Collins attended Ennis High School and was the quarterback of the school's football team. He was recruited by various colleges, and decided to attend Oklahoma; during collegiate recruiting, scouts considered him one of the best option quarterbacks in the state.

Collins redshirted his freshman year at Oklahoma in 1988. After starting quarterback Charles Thompson's arrest, the starting job was said to be between Collins, unrelated fellow freshman Tink Collins, and sophomore Chris Melson, none of whom had played a college football game yet. After summer drills were completed, Collins was granted the starting job for the Sooners, becoming the first freshman in school history to start the season opener at quarterback. Collins began the season as starting quarterback in 1989, but he broke the pinky on his right hand on the first play of the Sooners' 33-7 victory over Baylor on September 9, 1989. In early November, he returned to the lineup and ran for 147 yards and two touchdowns, and passed for 119 yards and a touchdown in a 52-14 win over Missouri.
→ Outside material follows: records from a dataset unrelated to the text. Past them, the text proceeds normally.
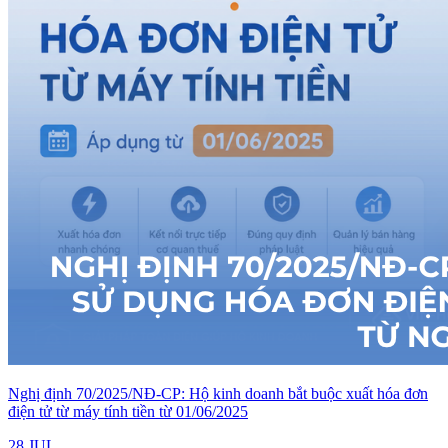
Nghị định 70/2025/NĐ-CP: Hộ kinh doanh bắt buộc xuất hóa đơn
điện tử từ máy tính tiền từ 01/06/2025
28 JUL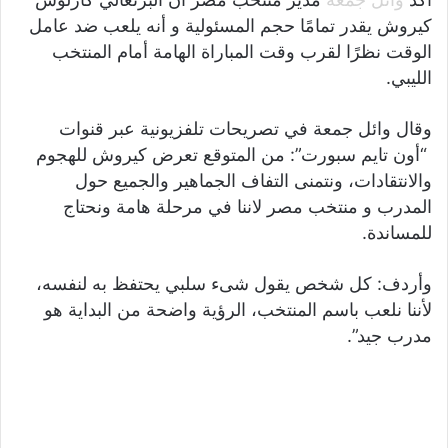
كيروش يقدر تمامًا حجم المسئولية و أنه يلعب ضد عامل
الوقت نظرًا لقرب وقت المباراة الهامة أمام المنتخب
الليبي.
وقال وائل جمعة في تصريحات تلفزيونية عبر قنوات
“أون تايم سبورت”: من المتوقع تعرض كيروش للهجوم
والانتقادات، ونتمنى التفاف الجماهير والجميع حول
المدرب و منتخب مصر لاننا في مرحلة هامة ونحتاج
للمساندة.
وأردف: كل شخص يقول شىء سلبي يحتفظ به لنفسه،
لأننا نلعب باسم المنتخب، الرؤية واضحة من البداية هو
مدرب جيد”.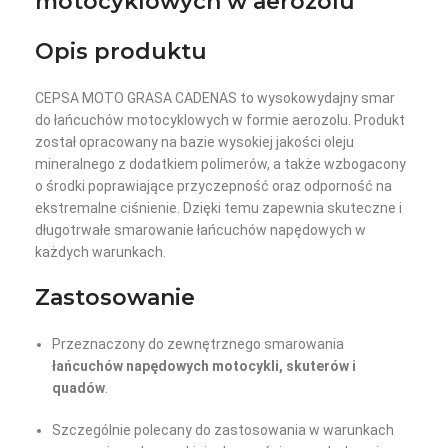
motocyklowych w aerozolu
Opis produktu
CEPSA MOTO GRASA CADENAS to wysokowydajny smar
do łańcuchów motocyklowych w formie aerozolu. Produkt
został opracowany na bazie wysokiej jakości oleju
mineralnego z dodatkiem polimerów, a także wzbogacony
o środki poprawiające przyczepność oraz odporność na
ekstremalne ciśnienie. Dzięki temu zapewnia skuteczne i
długotrwałe smarowanie łańcuchów napędowych w
każdych warunkach.
Zastosowanie
Przeznaczony do zewnętrznego smarowania
łańcuchów napędowych motocykli, skuterów i
quadów
.
Szczególnie polecany do zastosowania w warunkach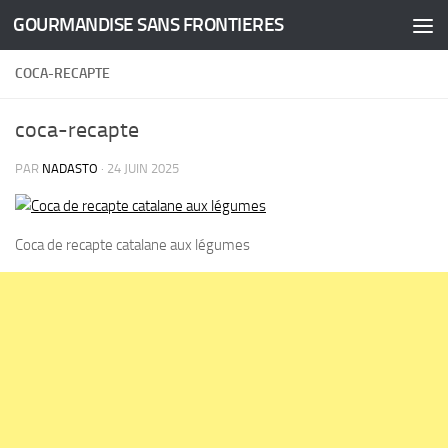
GOURMANDISE SANS FRONTIERES
Skip to content
COCA-RECAPTE
coca-recapte
PAR
NADASTO
·
24 JUIN 2025
Coca de recapte catalane aux légumes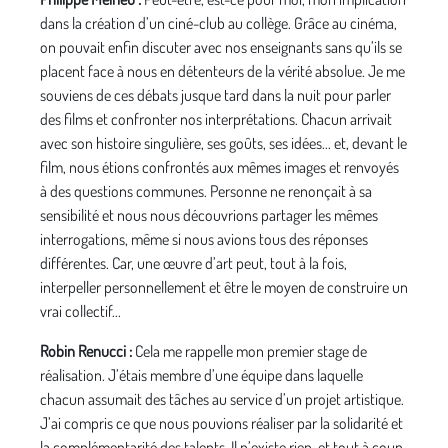
dans la création d’un ciné-club au collège. Grâce au cinéma,
on pouvait enfin discuter avec nos enseignants sans qu’ils se
placent face à nous en détenteurs de la vérité absolue. Je me
souviens de ces débats jusque tard dans la nuit pour parler
des films et confronter nos interprétations. Chacun arrivait
avec son histoire singulière, ses goûts, ses idées... et, devant le
film, nous étions confrontés aux mêmes images et renvoyés
à des questions communes. Personne ne renonçait à sa
sensibilité et nous nous découvrions partager les mêmes
interrogations, même si nous avions tous des réponses
différentes. Car, une œuvre d’art peut, tout à la fois,
interpeller personnellement et être le moyen de construire un
vrai collectif...
Robin Renucci :
Cela me rappelle mon premier stage de
réalisation. J’étais membre d’une équipe dans laquelle
chacun assumait des tâches au service d’un projet artistique.
J’ai compris ce que nous pouvions réaliser par la solidarité et
la complémentarité des talents. Il n’existe rien, et tout à coup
As a redshirt sophomore in 1990, Collins was Oklahoma's starting quarterback for the first six games of the season. He lost the starting job for the last half of the 1990 season to Cale Gundy. He remained Gundy's backup for most of the 1991 season. As a senior in 1992, Collins began the year as the Sooners' backup quarterback, but Collins became the team's starting quarterback after Gundy suffered a concussion in the seventh game of the season. During the 1992 season, there was dissension among the players over the decision of Coach Gary Gibbs to name Gundy as the starting quarterback over Collins.

==Notes and references==

- Dozier, Ray (2005). "The Oklahoma Football Encyclopedia"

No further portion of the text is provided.